Monday, March 7, 2016

The Freedom of Fantasy

If you're a faithful reader it's pretty obvious to you by now that I'm a genre jumper. My first two novels were post-apocalyptic, the third a historical, my upcoming fourth novel THE FEMALE OF THE SPECIES is a contemporary. Hot on the heels of that - coming from Putnam/Penguin in April of 2017 - will be the first in my fantasy series, GIVEN TO THE SEA.

Any author, regardless of genre, will tell you that every novel presents its own unique issues. When I felt the tiny seeds that were to become my fantasy series starting to bud in my mind, I was ecstatic. I'd just come off of writing A MADNESS SO DISCREET which came about after nearly two years of research, followed by a frantic writing period that nearly killed me.

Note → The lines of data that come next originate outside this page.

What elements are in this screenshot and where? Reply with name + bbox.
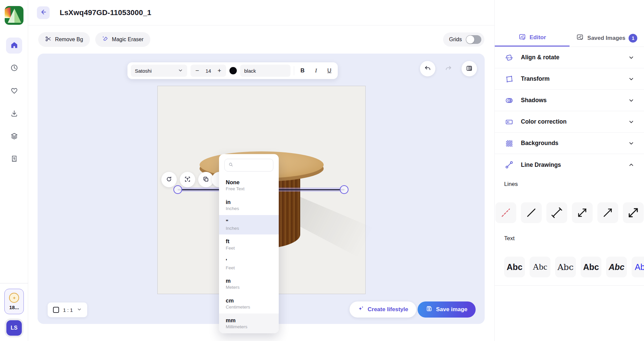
magic-eraser-button[interactable]: Magic Eraser <box>95 32 150 47</box>
grids-toggle[interactable] <box>466 35 481 44</box>
section-line-drawings[interactable]: Line Drawings <box>495 154 644 176</box>
unit-option-m[interactable]: m Meters <box>219 274 279 294</box>
sidebar-item-history[interactable] <box>6 60 22 76</box>
sidebar-item-home[interactable] <box>6 38 22 54</box>
measurement-endpoint-left[interactable] <box>173 185 182 194</box>
save-image-button[interactable]: Save image <box>418 301 476 318</box>
unit-option-in[interactable]: in Inches <box>219 195 279 215</box>
text-color-input[interactable]: black <box>240 65 290 77</box>
chevron-down-icon <box>629 119 634 125</box>
section-transform[interactable]: Transform <box>495 68 644 90</box>
text-style-serif[interactable]: Abc <box>530 257 550 277</box>
measurement-endpoint-right[interactable] <box>340 185 348 194</box>
sidebar: 18... LS <box>0 0 28 341</box>
tab-saved-images[interactable]: Saved Images 1 <box>570 29 644 47</box>
text-style-bold[interactable]: Abc <box>581 257 601 277</box>
receipt-icon <box>10 155 18 164</box>
coin-icon <box>9 293 19 303</box>
line-style-row <box>495 202 644 223</box>
sidebar-item-layers[interactable] <box>6 129 22 145</box>
panel-divider <box>495 285 644 286</box>
font-family-select[interactable]: Satoshi <box>131 65 187 77</box>
unit-option-ft[interactable]: ft Feet <box>219 234 279 254</box>
user-avatar[interactable]: LS <box>6 320 22 336</box>
chevron-down-icon <box>629 76 634 82</box>
chevron-down-icon <box>77 307 82 313</box>
text-format-toolbar: Satoshi − 14 + black B I U <box>127 62 338 79</box>
redo-icon <box>445 65 452 73</box>
lines-section-label: Lines <box>495 181 644 188</box>
editor-canvas[interactable]: Satoshi − 14 + black B I U <box>38 54 485 324</box>
sidebar-item-favorites[interactable] <box>6 83 22 99</box>
main-header: LsXwq497GD-11053000_1 <box>28 0 494 25</box>
bold-button[interactable]: B <box>298 65 308 77</box>
layers-icon <box>10 132 18 142</box>
font-family-value: Satoshi <box>135 68 152 74</box>
sidebar-item-downloads[interactable] <box>6 106 22 122</box>
heart-icon <box>10 86 18 96</box>
split-view-icon <box>466 65 473 73</box>
font-size-increase-button[interactable]: + <box>214 65 225 77</box>
sidebar-nav <box>0 38 28 167</box>
rotate-tool-button[interactable] <box>161 172 177 187</box>
line-drawings-icon <box>505 160 514 169</box>
text-frame-icon <box>184 176 191 184</box>
line-style-single-arrow[interactable] <box>597 202 618 223</box>
chevron-down-icon <box>629 55 634 60</box>
text-color-swatch[interactable] <box>229 67 237 74</box>
text-style-italic[interactable]: Abc <box>606 257 627 277</box>
toggle-knob <box>466 36 474 44</box>
text-select-tool-button[interactable] <box>180 172 195 187</box>
color-correction-icon <box>505 118 514 126</box>
app-logo[interactable] <box>5 6 23 25</box>
unit-option-mm[interactable]: mm Millimeters <box>219 314 279 333</box>
create-lifestyle-button[interactable]: Create lifestyle <box>350 301 416 318</box>
unit-option-inch-symbol[interactable]: " Inches <box>219 215 279 235</box>
home-icon <box>10 41 18 51</box>
unit-search-input[interactable] <box>236 162 270 168</box>
back-button[interactable] <box>37 6 50 19</box>
sidebar-item-billing[interactable] <box>6 151 22 167</box>
compare-panel-button[interactable] <box>462 61 477 76</box>
line-style-plain[interactable] <box>521 202 542 223</box>
history-tools <box>420 61 477 76</box>
transform-icon <box>505 75 514 83</box>
square-ratio-icon <box>53 307 59 313</box>
unit-option-none[interactable]: None Free Text <box>219 176 279 195</box>
section-backgrounds[interactable]: Backgrounds <box>495 133 644 154</box>
save-icon <box>426 305 433 314</box>
text-style-sans[interactable]: Abc <box>504 257 525 277</box>
backgrounds-icon <box>505 139 514 148</box>
underline-button[interactable]: U <box>324 65 334 77</box>
undo-button[interactable] <box>420 61 435 76</box>
unit-search[interactable] <box>224 159 273 172</box>
right-panel: Editor Saved Images 1 Align & rotate Tra… <box>494 0 644 341</box>
italic-button[interactable]: I <box>311 65 321 77</box>
line-style-double-arrow[interactable] <box>572 202 593 223</box>
editor-image-pen-icon <box>518 33 526 43</box>
text-style-blue[interactable]: Abc <box>632 257 644 277</box>
line-style-double-arrow-bold[interactable] <box>623 202 644 223</box>
section-color-correction[interactable]: Color correction <box>495 111 644 133</box>
chevron-down-icon <box>629 98 634 103</box>
unit-option-cm[interactable]: cm Centimeters <box>219 294 279 314</box>
text-style-serif-2[interactable]: Abc <box>555 257 576 277</box>
magic-eraser-icon <box>102 36 109 44</box>
redo-button[interactable] <box>441 61 456 76</box>
unit-option-feet-symbol[interactable]: ' Feet <box>219 254 279 274</box>
line-style-red-dashed[interactable] <box>495 202 516 223</box>
font-size-stepper: − 14 + <box>191 65 226 77</box>
chevron-down-icon <box>629 141 634 146</box>
saved-images-icon <box>576 33 584 43</box>
toolbar-divider <box>294 66 294 75</box>
tab-editor[interactable]: Editor <box>495 29 570 47</box>
section-shadows[interactable]: Shadows <box>495 90 644 111</box>
line-style-measure-caps[interactable] <box>546 202 567 223</box>
credits-button[interactable]: 18... <box>4 289 24 314</box>
section-align-rotate[interactable]: Align & rotate <box>495 47 644 68</box>
action-toolbar: Remove Bg Magic Eraser Grids <box>28 25 494 54</box>
aspect-ratio-select[interactable]: 1 : 1 <box>48 302 87 317</box>
magic-eraser-label: Magic Eraser <box>112 37 144 43</box>
font-size-decrease-button[interactable]: − <box>192 65 203 77</box>
remove-bg-button[interactable]: Remove Bg <box>38 32 90 47</box>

I thought writing a fantasy was just what I needed. No rules. No boundaries. No having to worry what type of lighting would be in use in 1890 so that one person could correct me on it. No more ten minutes of research before finishing a sentence because I need to know what a cop would have been called in 1890 in Boston.

Pure freedom. Or so I thought.

Instead what I discovered is what Janis Joplin could have told me a long time ago. Freedom's just another word for nothing left to lose. Or, in my case... freedom's just another word where nothing is assumed.

Yep. That's the catch with fantasy. If I'm writing a contemporary and I tell you that my main character goes to a wealthy private school, that's all I need to say. You know what that school looks like. You know what her house probably looks like. You have a good idea of her culture without me saying much more than that.

If I tell you that my main character in fantasy is the Given, you're like, "Cool... um, what?"

So I have to explain that. And underneath her role as the Given lies an entire cultural mindset which the reader is entirely unfamiliar with. Yes, I get to create my own world and make my own rules, but I also have to paint it for you, and - even more difficult - sell it to you. I can't rely on any assumptions because this is an entirely new world for the reader, even if I have been inhabiting it for quite some time in my own mind.

I've been working on GIVEN TO THE SEA for over a year now, and it's consumed me in an entirely different way than any of my other books have. Yes, there's freedom in fantasy - one that I've been enjoying a lot. But there's also a lot of responsibility and heavy lifting in the world building.